News Story categories: Alumni Art History Economics, Business, and Accounting Studio Art

Randolph-Macon College alumna Lauren Cox Sweeney ’10 knows firsthand that hard work and networking can add up to both personal and professional rewards. Sweeney, the founder and CEO of Dotted Line Collaborations (DLC), an advertising and branding agency in Richmond, Virginia, was recently selected as a Top 30 finalist for the Tory Burch Foundation’s Fellows Program.

Lauren Cox Sweeney '10 sitting at a table in a lab.

“Tory Burch is a world-renowned fashion designer, business leader and founder of the Tory Burch Foundation,” explains Sweeney. “The Foundation focuses on helping women entrepreneurs build their businesses and gain the skills and confidence necessary to succeed.”

The Top 10 finalists will become participants in a yearlong program that includes mentorship opportunities, a $10,000 education grant, and an opportunity to pitch for a $100,000 business grant.

Sweeney was featured in an article in the March 22 edition of the Herald-Progress.

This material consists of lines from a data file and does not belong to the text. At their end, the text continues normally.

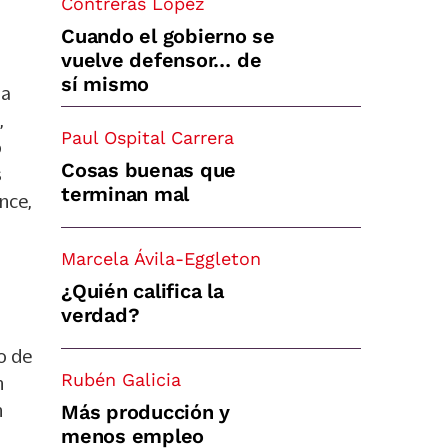
Contreras López
Cuando el gobierno se
vuelve defensor… de
sí mismo
na
,
Paul Ospital Carrera
o
Cosas buenas que
s
terminan mal
nce,
Marcela Ávila-Eggleton
¿Quién califica la
verdad?
o de
Rubén Galicia
n
n
Más producción y
menos empleo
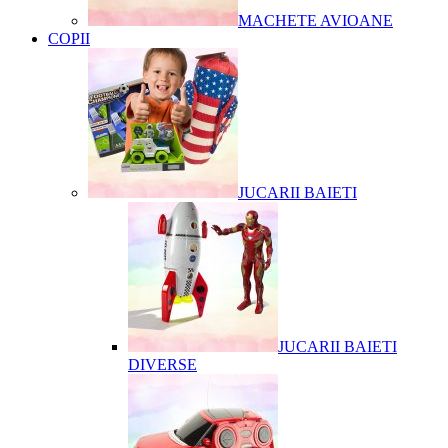
MACHETE AVIOANE
COPII
JUCARII BAIETI
JUCARII BAIETI
DIVERSE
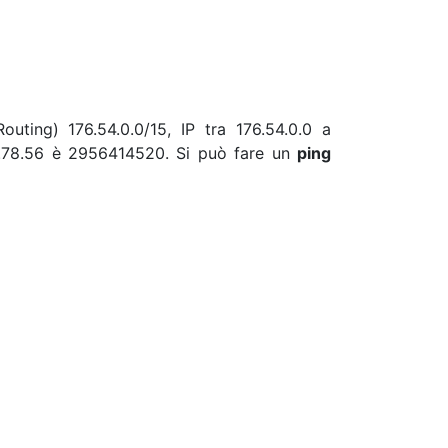
outing) 176.54.0.0/15, IP tra 176.54.0.0 a
55.78.56 è 2956414520. Si può fare un
ping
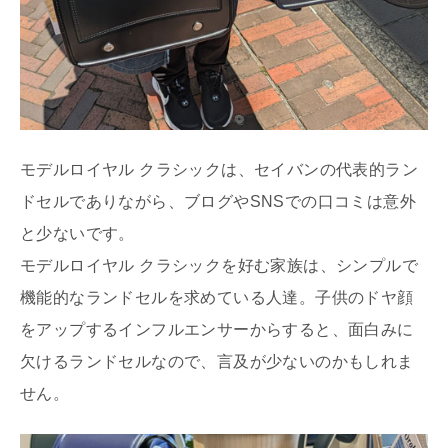
モデルロイヤル クラシックは、セイバンの代表的ラン
ドセルでありながら、ブログやSNSでの口コミは意外
と少ないです。
モデルロイヤル クラシックを好む家族は、シンプルで
機能的なランドセルを求めている人達。子供のドヤ顔
をアップするインフルエンサーからすると、面白みに
欠けるランドセルなので、言及が少ないのかもしれま
せん。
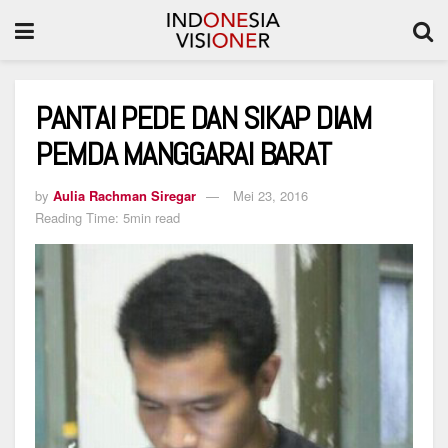
PANTAI PEDE DAN SIKAP DIAM
PEMDA MANGGARAI BARAT
by
Aulia Rachman Siregar
Mei 23, 2016
Reading Time: 5min read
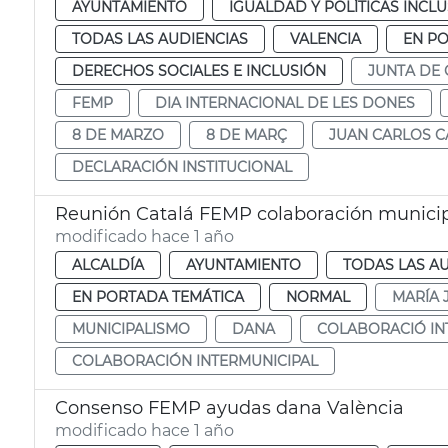
AYUNTAMIENTO
IGUALDAD Y POLÍTICAS INCLU
TODAS LAS AUDIENCIAS
VALENCIA
EN P
DERECHOS SOCIALES E INCLUSIÓN
JUNTA DE
FEMP
DIA INTERNACIONAL DE LES DONES
8 DE MARZO
8 DE MARÇ
JUAN CARLOS 
DECLARACIÓN INSTITUCIONAL
Reunión Catalá FEMP colaboración munici
modificado hace 1 año
ALCALDÍA
AYUNTAMIENTO
TODAS LAS A
EN PORTADA TEMÁTICA
NORMAL
MARÍA 
MUNICIPALISMO
DANA
COLABORACIÓ IN
COLABORACIÓN INTERMUNICIPAL
Consenso FEMP ayudas dana València
modificado hace 1 año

“I’m honored to be nominated and would be thrilled to win,” says Sweeney, who started her business because she believes in the positive impact of small businesses both for individuals and the communities they operate in. 

The RMC Experience
Sweeney’s late grandfather, Walter Cox II ’49, encouraged her to pursue a liberal arts education at RMC.

“My grandfather and I were very close, and I valued his opinion,” says Sweeney. “He is the reason I chose RMC.”

At RMC, Sweeney majored in economics/business and minored in studio arts and art history, and took advantage of every opportunity that came her way. She was a member of Kappa Alpha Theta, a fraternity for women that promotes scholarship, service and leadership; she served on the Panhellenic Council; and she was a member of the Yellow Jacket tennis team.  
She also made time to study abroad during January Term (J-term), exploring the wonders of Venice, Siena, Assisi, Sorrento, Florence and Rome. 

“Because of my art history background, I was very excited to see so many pieces of art that we had spent time studying in the classroom,” says Sweeney. An internship with Baskervill, a Richmond-based architecture firm, gave her hands-on training and glimpse into the world of work. “These experiences enriched my education in so many ways,” she says. “They reinforced what I had learned in the classroom and taught me how to apply those lessons to the professional world.”

Sweeney says mentorship is one of the things that makes RMC unique.

Business Professor George Lowry was my advisor and one of my biggest supporters,” she recalls. “He encouraged me to apply for a grant that allowed me to do an internship at the Banbury Museum in Banbury, England during J-term. I helped coordinate the design of an art exhibition and worked on marketing the education programs that the museum offered. I also learned the fine art of networking—a skillset I rely on every single day.” 

Giving Back
Sweeney, who serves as an RMC class agent, has also volunteered several times at The Edge Boot Camp, RMC’s annual two-day career program. Helping students prepare for life after college, she says, is one way to give back to her alma mater.

“I really enjoy helping out at Boot Camp,” says Sweeney. “The simulated interview exercise that I’ve assisted with is a great way for students to get a feel for what the interview process is like. This is one of the things that make RMC great: student-alumni connections.”

The best thing about being a Yellow Jacket, says Sweeney, is the college’s close network of alumni

“Randolph-Macon has helped me connect with alumni throughout the years,” she says. “Some of my greatest mentors and supporters are alumni!” Sweeney encourages new Yellow Jackets to make the most of all the college offers. 

“Students should leverage the RMC network with their career planning,” she advises. “This is a huge advantage of attending a smaller school, and it has helped me tremendously in my career.”